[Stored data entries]
[Start of section]

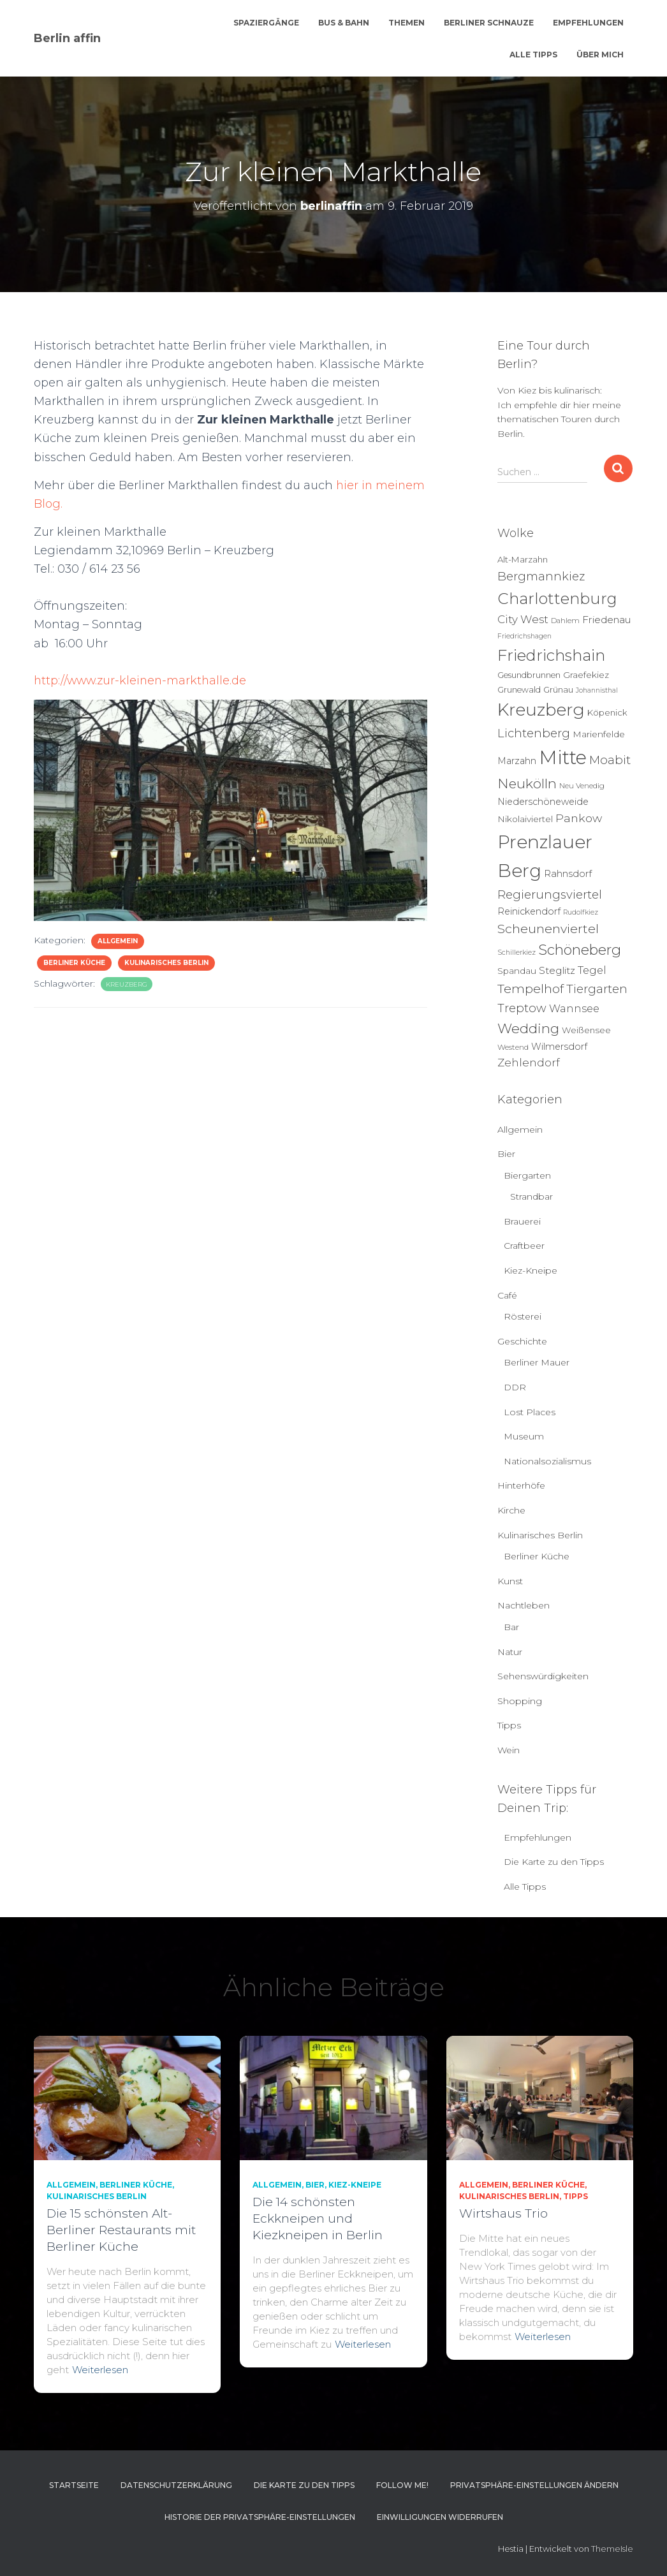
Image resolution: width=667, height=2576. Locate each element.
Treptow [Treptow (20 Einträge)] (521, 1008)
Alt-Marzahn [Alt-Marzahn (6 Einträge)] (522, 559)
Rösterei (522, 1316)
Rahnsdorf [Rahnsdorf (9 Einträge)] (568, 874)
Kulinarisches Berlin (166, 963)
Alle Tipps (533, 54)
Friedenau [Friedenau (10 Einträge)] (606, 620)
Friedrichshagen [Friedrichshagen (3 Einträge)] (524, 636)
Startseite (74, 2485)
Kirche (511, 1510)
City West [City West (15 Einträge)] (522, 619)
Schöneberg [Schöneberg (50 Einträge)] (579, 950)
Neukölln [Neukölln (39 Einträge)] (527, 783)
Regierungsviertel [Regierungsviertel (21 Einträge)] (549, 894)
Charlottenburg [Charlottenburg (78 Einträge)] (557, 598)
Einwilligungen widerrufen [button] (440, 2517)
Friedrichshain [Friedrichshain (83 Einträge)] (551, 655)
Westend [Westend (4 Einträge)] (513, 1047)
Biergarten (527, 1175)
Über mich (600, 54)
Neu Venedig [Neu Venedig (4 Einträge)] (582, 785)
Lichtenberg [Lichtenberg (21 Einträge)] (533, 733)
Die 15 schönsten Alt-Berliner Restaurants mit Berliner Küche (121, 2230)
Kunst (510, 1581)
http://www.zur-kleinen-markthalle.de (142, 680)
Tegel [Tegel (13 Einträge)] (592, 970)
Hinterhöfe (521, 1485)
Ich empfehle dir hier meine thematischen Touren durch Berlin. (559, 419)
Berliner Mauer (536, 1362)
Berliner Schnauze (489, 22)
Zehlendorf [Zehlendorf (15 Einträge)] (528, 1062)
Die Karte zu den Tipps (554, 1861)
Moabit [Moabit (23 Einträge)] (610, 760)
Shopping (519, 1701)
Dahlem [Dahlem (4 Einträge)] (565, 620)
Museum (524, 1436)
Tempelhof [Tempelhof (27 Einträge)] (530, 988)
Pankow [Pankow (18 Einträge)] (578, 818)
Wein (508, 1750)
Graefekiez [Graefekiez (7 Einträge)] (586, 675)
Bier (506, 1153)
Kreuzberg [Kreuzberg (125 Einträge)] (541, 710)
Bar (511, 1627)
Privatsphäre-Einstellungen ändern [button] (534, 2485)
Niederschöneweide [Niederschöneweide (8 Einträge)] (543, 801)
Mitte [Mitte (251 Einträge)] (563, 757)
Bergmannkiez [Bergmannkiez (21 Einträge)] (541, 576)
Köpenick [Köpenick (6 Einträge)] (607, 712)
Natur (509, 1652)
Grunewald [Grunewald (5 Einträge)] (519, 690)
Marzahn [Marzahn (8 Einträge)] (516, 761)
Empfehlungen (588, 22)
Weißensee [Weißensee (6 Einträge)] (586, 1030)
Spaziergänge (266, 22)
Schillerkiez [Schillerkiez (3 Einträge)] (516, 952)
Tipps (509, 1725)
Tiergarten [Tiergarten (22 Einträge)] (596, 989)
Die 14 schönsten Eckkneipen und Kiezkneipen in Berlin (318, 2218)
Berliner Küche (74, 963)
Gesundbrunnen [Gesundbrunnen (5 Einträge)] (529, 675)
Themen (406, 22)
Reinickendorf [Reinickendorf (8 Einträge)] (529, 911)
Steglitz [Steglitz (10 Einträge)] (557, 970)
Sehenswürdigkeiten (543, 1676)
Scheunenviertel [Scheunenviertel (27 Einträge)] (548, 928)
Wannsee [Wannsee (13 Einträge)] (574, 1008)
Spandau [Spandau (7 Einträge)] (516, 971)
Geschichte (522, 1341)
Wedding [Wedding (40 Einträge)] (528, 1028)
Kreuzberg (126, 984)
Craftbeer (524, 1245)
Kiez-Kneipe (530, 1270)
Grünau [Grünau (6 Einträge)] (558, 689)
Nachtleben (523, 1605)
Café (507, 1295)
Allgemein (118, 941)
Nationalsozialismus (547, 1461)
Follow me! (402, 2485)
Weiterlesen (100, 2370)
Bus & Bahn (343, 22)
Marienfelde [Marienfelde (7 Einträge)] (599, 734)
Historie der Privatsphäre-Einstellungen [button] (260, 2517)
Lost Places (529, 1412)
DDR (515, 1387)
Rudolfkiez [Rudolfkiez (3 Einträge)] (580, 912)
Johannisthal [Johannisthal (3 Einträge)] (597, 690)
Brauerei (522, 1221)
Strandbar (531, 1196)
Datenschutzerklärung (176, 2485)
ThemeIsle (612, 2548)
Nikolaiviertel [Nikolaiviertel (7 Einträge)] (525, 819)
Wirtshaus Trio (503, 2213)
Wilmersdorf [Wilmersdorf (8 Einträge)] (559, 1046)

[End of section]
[Start of section]

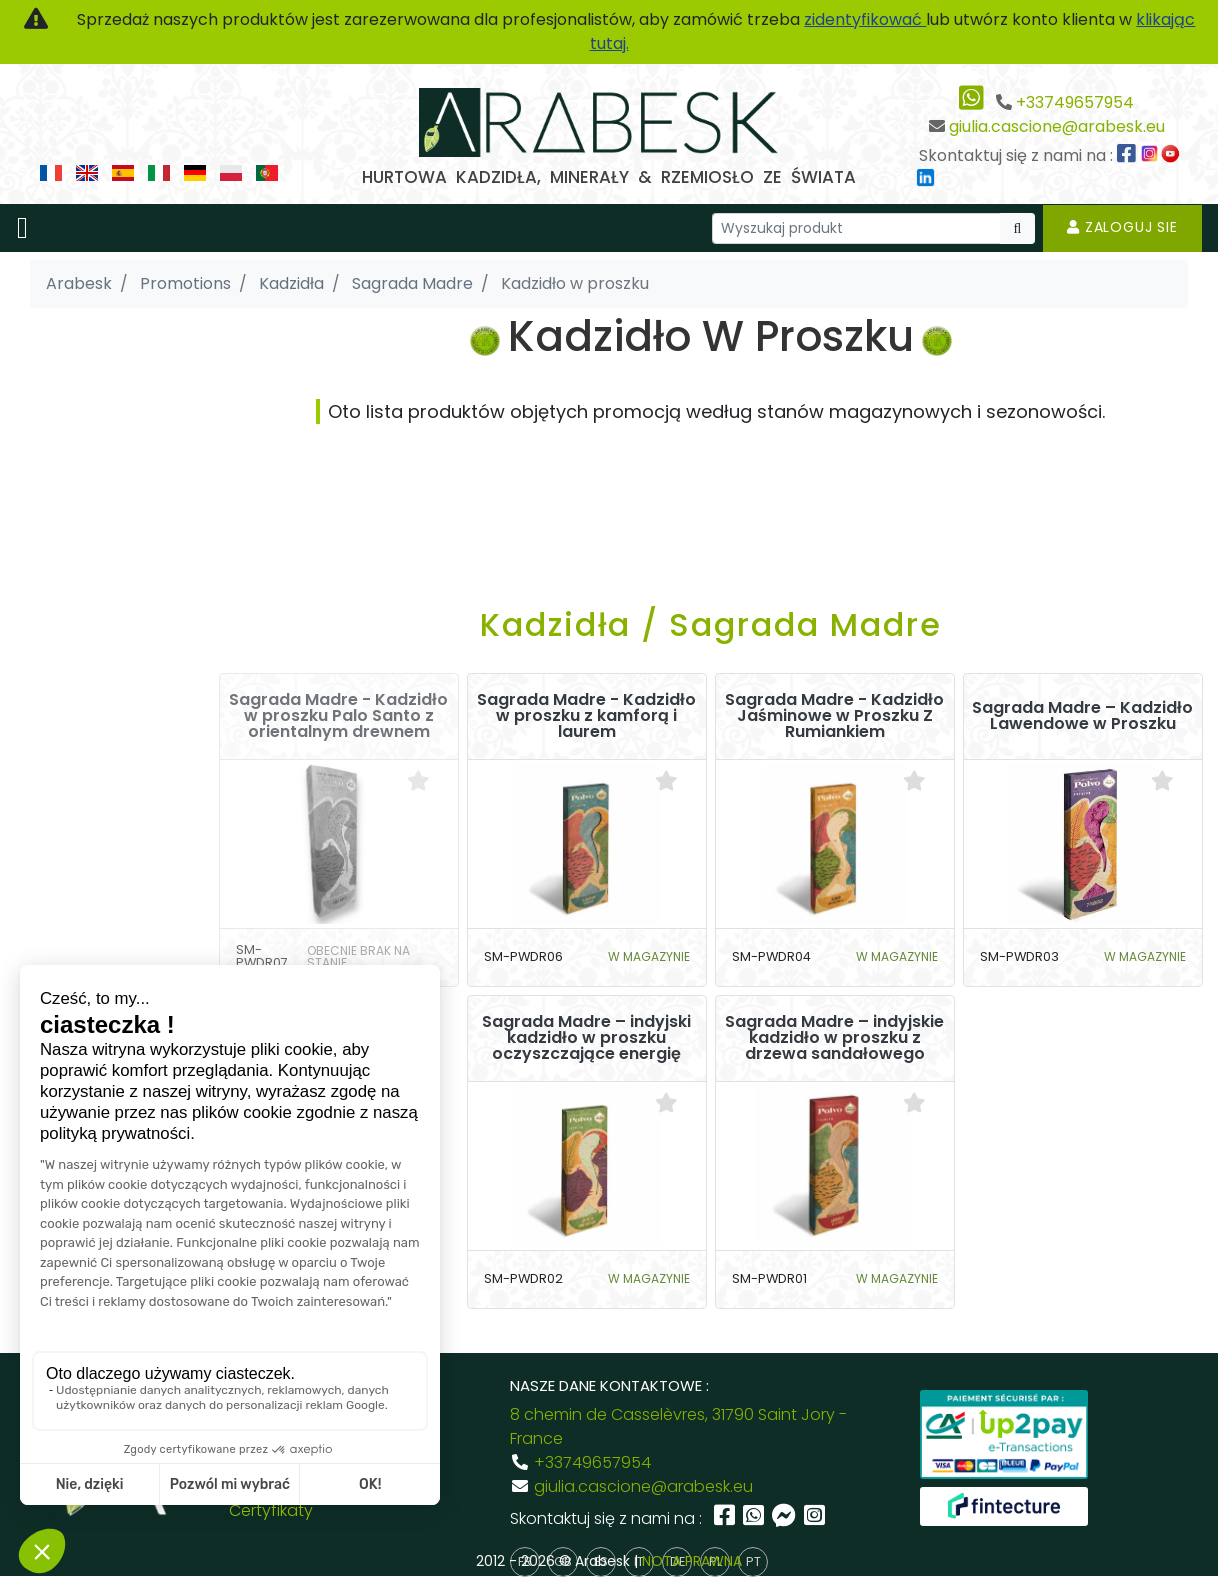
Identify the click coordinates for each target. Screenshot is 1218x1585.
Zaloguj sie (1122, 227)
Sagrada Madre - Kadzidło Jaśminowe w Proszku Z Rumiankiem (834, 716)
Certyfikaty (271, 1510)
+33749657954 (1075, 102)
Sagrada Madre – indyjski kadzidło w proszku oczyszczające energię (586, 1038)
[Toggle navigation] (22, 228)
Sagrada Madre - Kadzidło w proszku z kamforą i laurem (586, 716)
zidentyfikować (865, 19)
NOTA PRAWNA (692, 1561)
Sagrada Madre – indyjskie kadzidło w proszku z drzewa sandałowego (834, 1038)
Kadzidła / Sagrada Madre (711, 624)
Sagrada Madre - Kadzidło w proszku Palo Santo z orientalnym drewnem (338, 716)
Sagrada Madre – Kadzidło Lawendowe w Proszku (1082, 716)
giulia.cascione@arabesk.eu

[End of section]

Read through the entries and copy every line that includes "each".

Image resolution: width=667, height=2576. Locate each element.
Identify the click coordinates for each target. Screenshot is 1218x1585.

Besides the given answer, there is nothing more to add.